Just as compulsively watchable, mysterious and music-haunted is The Tempest Purcarete has now created at Nottingham Playhouse, using a cast which, with the exception of Gheorghe Ilie's diapered Caliban, is all English. In this intelligently entrancing vision of the play, which bathes the proceedings in a swirling aqueous light, Prospero's spirits are a misshapen mini-orchestra of masked and bewigged baroque instrumentalists. Their plangent theme-tune, summoned from violins and cellos, keeps resurfacing, at times resembling far-off, woozily ethereal fairground music which sounds like an aching nostalgia for something imperfectly remembered.

Stretching over the stage are a bank of steel wires that evoke both a cluster of musical staves and the strings of the thousand twangling instruments Caliban speaks of. These cables have their comically practical purposes, too. The magically dry-cleaned garments of the shipwrecked court are spirited down to them on hangers and they later descend to form a cat's cradle of a trap for the lowlife conspirators.

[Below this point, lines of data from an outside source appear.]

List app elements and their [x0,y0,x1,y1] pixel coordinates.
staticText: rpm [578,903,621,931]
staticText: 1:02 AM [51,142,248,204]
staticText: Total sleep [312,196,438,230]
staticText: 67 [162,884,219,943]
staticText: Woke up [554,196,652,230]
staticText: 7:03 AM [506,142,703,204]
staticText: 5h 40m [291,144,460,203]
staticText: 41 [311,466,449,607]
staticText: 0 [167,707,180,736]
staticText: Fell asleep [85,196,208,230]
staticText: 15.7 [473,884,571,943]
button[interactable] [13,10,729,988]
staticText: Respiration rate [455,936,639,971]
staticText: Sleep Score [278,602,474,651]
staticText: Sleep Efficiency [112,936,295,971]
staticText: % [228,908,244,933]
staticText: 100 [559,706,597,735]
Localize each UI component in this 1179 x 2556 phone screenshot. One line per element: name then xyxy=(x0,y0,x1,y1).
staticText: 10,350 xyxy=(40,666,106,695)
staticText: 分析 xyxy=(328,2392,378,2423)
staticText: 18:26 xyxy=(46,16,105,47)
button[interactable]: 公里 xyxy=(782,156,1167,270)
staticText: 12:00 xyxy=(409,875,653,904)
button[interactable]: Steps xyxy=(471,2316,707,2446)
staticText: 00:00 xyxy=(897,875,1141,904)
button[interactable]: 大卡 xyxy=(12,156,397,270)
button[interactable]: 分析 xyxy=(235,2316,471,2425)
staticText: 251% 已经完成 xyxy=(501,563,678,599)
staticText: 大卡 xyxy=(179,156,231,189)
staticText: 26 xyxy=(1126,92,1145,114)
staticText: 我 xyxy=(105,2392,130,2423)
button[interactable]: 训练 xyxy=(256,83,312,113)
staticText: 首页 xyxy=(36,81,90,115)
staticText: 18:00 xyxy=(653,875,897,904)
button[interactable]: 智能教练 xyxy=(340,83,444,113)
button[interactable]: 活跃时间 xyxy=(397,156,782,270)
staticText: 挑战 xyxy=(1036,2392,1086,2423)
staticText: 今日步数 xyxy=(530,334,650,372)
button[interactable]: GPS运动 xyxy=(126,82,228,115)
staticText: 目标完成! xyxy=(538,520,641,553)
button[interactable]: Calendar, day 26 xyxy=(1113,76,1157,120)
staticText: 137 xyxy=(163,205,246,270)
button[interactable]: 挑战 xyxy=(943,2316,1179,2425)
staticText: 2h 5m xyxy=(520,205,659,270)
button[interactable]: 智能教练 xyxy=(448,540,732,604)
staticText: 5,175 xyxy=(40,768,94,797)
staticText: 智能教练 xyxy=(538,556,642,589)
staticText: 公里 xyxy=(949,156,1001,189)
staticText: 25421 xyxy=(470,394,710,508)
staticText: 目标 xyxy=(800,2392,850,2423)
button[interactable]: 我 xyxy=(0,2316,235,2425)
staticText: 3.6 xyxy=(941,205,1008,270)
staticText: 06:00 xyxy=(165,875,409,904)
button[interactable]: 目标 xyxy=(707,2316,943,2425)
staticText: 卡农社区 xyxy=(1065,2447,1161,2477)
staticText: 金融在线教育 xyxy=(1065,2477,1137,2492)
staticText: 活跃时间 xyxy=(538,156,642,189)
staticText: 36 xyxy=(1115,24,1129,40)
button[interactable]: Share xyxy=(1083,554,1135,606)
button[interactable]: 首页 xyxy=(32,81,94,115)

Partnered by a disembodied Ariel whose whispery taped contributions are a literal case of "his master's voice", Michael Fitzgerald arrests the attention throughout with a beautifully enunciated and faintly epicene 18th-century Prospero. Shakespeare's magician is imagined here less as a man torn between vengeance and mercy than a rather mannered aesthete exercised by the competing claims of his seductively solipsistic dreamworld of art and illusion and his responsibilities as father and temporal ruler.

Wonderful images, like the moment when he secretly places a glass of wine on the revolve and watches Saira Todd's Miranda chase after it so that she can use it to moisten the lips of the labouring Ferdinand (Stephen Mangan), show Prospero poised between remaining in a rather creepily watchful control of the proceedings and preparing to bow out of them. In the key scene, though, where Antonio reconfirms his wickedness by tempting Sebastian to kill his sleeping brother, it looks here as if Prospero has rigged the experiment, not just throwing temptation in their path by keeping the pair awake but placing their respective scripts on music-stands at either side of the stage. As they proceed unwittingly through this inset play, it's a fine touch that Fitzgerald's Prospero keeps his eyes on his wicked sibling.

Not quite everything is well conceived (Caliban's carting round the enormous corpse of his mother Sycorax sets up awkward Psycho-echoes) but this Tempest will hold audiences rapt from start to finish.

n To 30 Sept (0115-941 9419); 17 Oct-11 Nov, Theatr Clwyd (01352 755114); 14-18 Nov, Tramway Glasgow (0141-227 5511)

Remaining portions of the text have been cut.